- AI in DevOps: From Chaos to Control in Production Systems
By Sudhanshu Jaiswal
Book Description
AI in DevOps is not another buzzword-filled manual. It’s a battle-tested playbook for engineers who are tired of the operational chaos plaguing modern software delivery: review latency, alert fatigue, remediation lag, and capacity guesswork. These problems don’t just slow you down—they erode trust, waste money, and burn out teams.
This book skips the marketing fluff and dives straight into practical, implementable solutions using AI to automate, correlate, and predict—so you can ship faster, fail less, and sleep better.
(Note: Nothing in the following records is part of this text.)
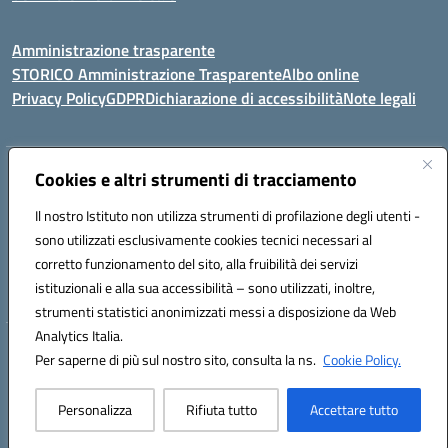
Amministrazione trasparente
STORICO Amministrazione Trasparente
Albo online
Privacy Policy
GDPR
Dichiarazione di accessibilità
Note legali
Indirizzo:
Cookies e altri strumenti di tracciamento
Piazza S. G. Bosco, 1 95014 Giarre (CT)
Centralino:
3240215872
Email:
ctic8az00a@istruzione.it
Il nostro Istituto non utilizza strumenti di profilazione degli utenti -
Posta elettronica certificata (PEC):
ctic8az00a@pec.istruzione.it
sono utilizzati esclusivamente cookies tecnici necessari al
Codice fiscale: 92001680872
corretto funzionamento del sito, alla fruibilità dei servizi
Codice meccanografico:
CTIC8AZ00A
istituzionali e alla sua accessibilità – sono utilizzati, inoltre,
strumenti statistici anonimizzati messi a disposizione da Web
Analytics Italia.
Hosting & Powered by 3D Solution S.r.l.
Per saperne di più sul nostro sito, consulta la ns.
Cookie Policy.
Concept & Design by Designers Italia
Personalizza
Rifiuta tutto
Accettare tutto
Each chapter tackles a real-world pain point with code, diagrams, and architectures you can deploy today.
Who This Book Is For
- DevOps Engineers who want to reduce toil and increase reliability.
- SREs tired of manual incident response and false alarms.
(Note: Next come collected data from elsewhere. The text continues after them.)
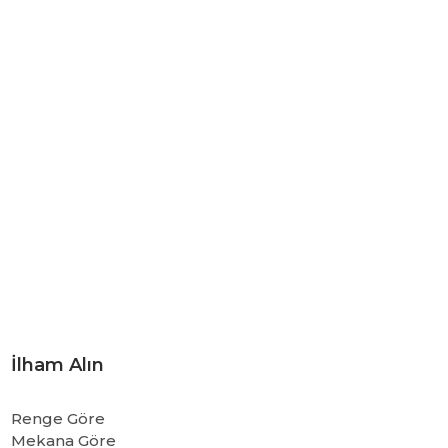
İlham Alın
Renge Göre
Mekana Göre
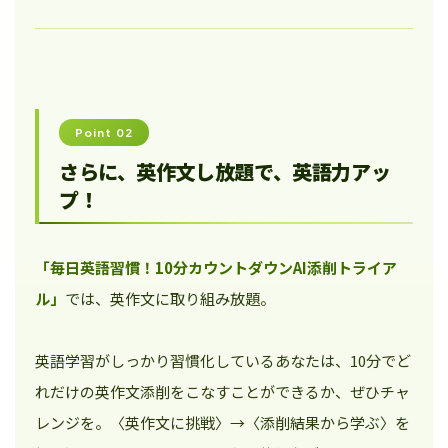
Point 02
さらに、英作文し放題で、英語力アッ
プ！
「毎日英語習慣！10分カウントダウンAI添削トライア
ル」
では、英作文に取り組み放題。
英語学習がしっかり習慣化しているあなたは、10分でど
れだけの英作文添削をこなすことができるか、ぜひチャ
レンジを。〈英作文に挑戦〉→〈添削結果から学ぶ〉を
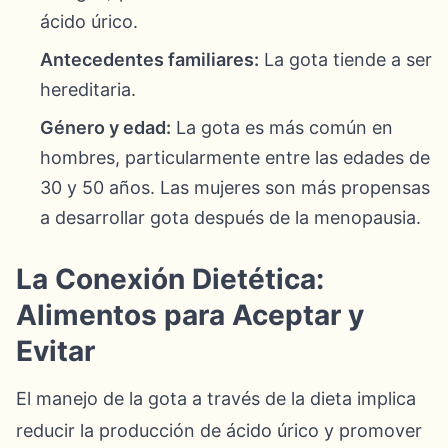
ácido úrico.
Antecedentes familiares:
La gota tiende a ser
hereditaria.
Género y edad:
La gota es más común en
hombres, particularmente entre las edades de
30 y 50 años. Las mujeres son más propensas
a desarrollar gota después de la menopausia.
La Conexión Dietética:
Alimentos para Aceptar y
Evitar
El manejo de la gota a través de la dieta implica
reducir la producción de ácido úrico y promover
- Platform Teams building self-healing systems without vendor lock-in.
- Engineering Leaders who need data-driven decisions for capacity and cost.
What You’ll Build
Chapter 1: The Operational Problem - The Four Critical Frictions:
- Review Latency: PRs stuck in queue while the backlog grows.
- Alert Fatigue: Teams ignoring critical signals in a sea of noise.
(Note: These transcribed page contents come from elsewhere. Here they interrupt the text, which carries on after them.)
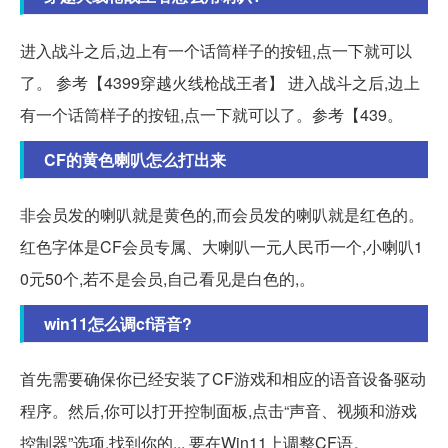
进入战斗之后,边上有一个话筒样子的按钮,点一下就可以
了。 参考【4399穿越火线枪战王者】 进入战斗之后,边上
有一个话筒样子的按钮,点一下就可以了。参考【439。
CF的黄色喇叭怎么打出来
非会员发的喇叭就是黄色的,而会员发的喇叭就是红色的。
红色字体是CF会员专属、大喇叭一元人民币一个,小喇叭1
0元50个,若不是会员,自己看见是白色的,。
win11怎么调cf语音?
首先需要确保你已经安装了CF游戏和相应的语音设备驱动
程序。然后,你可以打开控制面板,点击“声音、视频和游戏
控制器”选项,找到你的... 要在Win11上调整CF语。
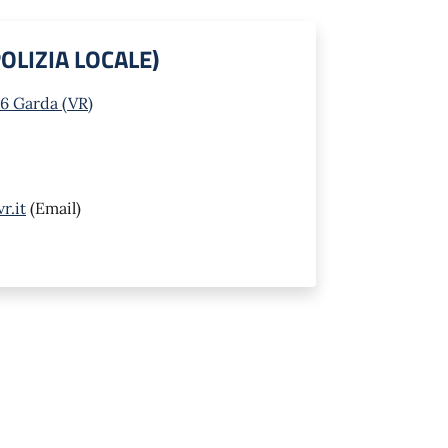
 POLIZIA LOCALE)
16 Garda (VR)
r.it
(Email)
- Remediation Lag: Manual runbooks, tribal knowledge, and slow rollbacks.
- Capacity Guesswork: Autoscale policies based on hunches, not data.
- Before/After Flowchart: A visual breakdown of what breaks and how AI fixes it—no theory, just operational reality.
Chapter 2: LLM-Powered Code Review - GitHub Actions Workflow: A full CI pipeline that runs Semgrep (static analysis) in parallel with a Node.js LLM review service (Claude API).
- Deduplication: Merges findings from both tools, eliminating noise.
- Non-Blocking: LLM feedback is advisory only—merges stay fast.
- Request Flow Diagram: A Mermaid flowchart showing how PRs trigger both tools, deduplicate results, and post actionable feedback.
Chapter 3: Intelligent Alerting - Vendor Comparison Table: An unfiltered breakdown of Dynatrace, Moogsoft, BigPanda, and DIY—strengths, weaknesses, costs, and best use cases.
- Python Correlation Engine:
- DBSCAN for clustering similar alerts.
- Service-topology graph (from Kubernetes/ServiceNow) to map dependencies.
- Claude for root-cause hypotheses (e.g., "Why did these 5 alerts fire together?").
- Output: Structured JSON with clustered alerts, root-cause analysis, and confidence scores.
Chapter 4: Auto-Remediation - Confidence-Gated Decision Flow: A diagram showing how incidents are matched to runbooks based on confidence levels (alert only, suggest, or auto-execute).
- Runbook YAML Spec: A machine-readable format for defining triggers, actions, verification steps, and rollback plans.
- Remediation Engine:
- Vector matching (incident → runbook).
- Execution (Kubernetes API calls).
- Verification (metrics check).
- Rollback (if verification fails).
- RBAC-Scoped Kubernetes Executor: Ensures only permitted actions are executed, with full audit logging.
Chapter 5: Predictive Capacity Planning - Prophet-Based Forecaster: Trained on historical metrics (CPU, memory, request rate) to predict 7-day, 30-day, and 90-day trends.
- Terraform HPA Generator: Automatically generates Horizontal Pod Autoscaler (HPA) rules from forecast data.
- Cost Guardrail Script: Blocks HPA changes if predicted costs exceed budget, with manual override options.
Chapter 6: The Reference Architecture - Shared Audit Bus (Kafka): All actions (LLM reviews, remediations, capacity changes) stream here for immutable logging and compliance.
- Repo Layout: Organized structure for code, configs, and manifests—ready to deploy.
- Kubernetes Manifests: Helm charts for all services, with RBAC and NetworkPolicies for security.
Chapter 7 + Conclusion: The Hard Truths - What Vendors Don’t Tell You:
- Confidence Creep: Auto-remediation starts overconfident—mitigate with shadow mode.
- Stale Runbooks: If not versioned and tested, they’ll rot.
- Topology Blind Spots: Your service graph is always incomplete—automate dependency discovery.
- LLM Cost Surprises: A single Claude-3 call can cost $0.10–$1.00—cache responses and set hard limits.
- Rollout Order That Builds Trust:
- Start with Alerting (Ch. 3) – Lowest risk, highest visibility.
- Add Code Review (Ch. 2) – Non-blocking, high ROI.
- Pilot Auto-Remediation (Ch. 4) – Shadow mode → manual approval → auto-execute.
- Deploy Capacity Planning (Ch. 5) – Forecast first, automate later.
- Unify with Architecture (Ch. 6) – Only after each piece is battle-tested.
Why This Book?
This isn’t about replacing humans—it’s about freeing them to focus on what matters: innovation, strategy, and high-impact work. The rest? Automate it.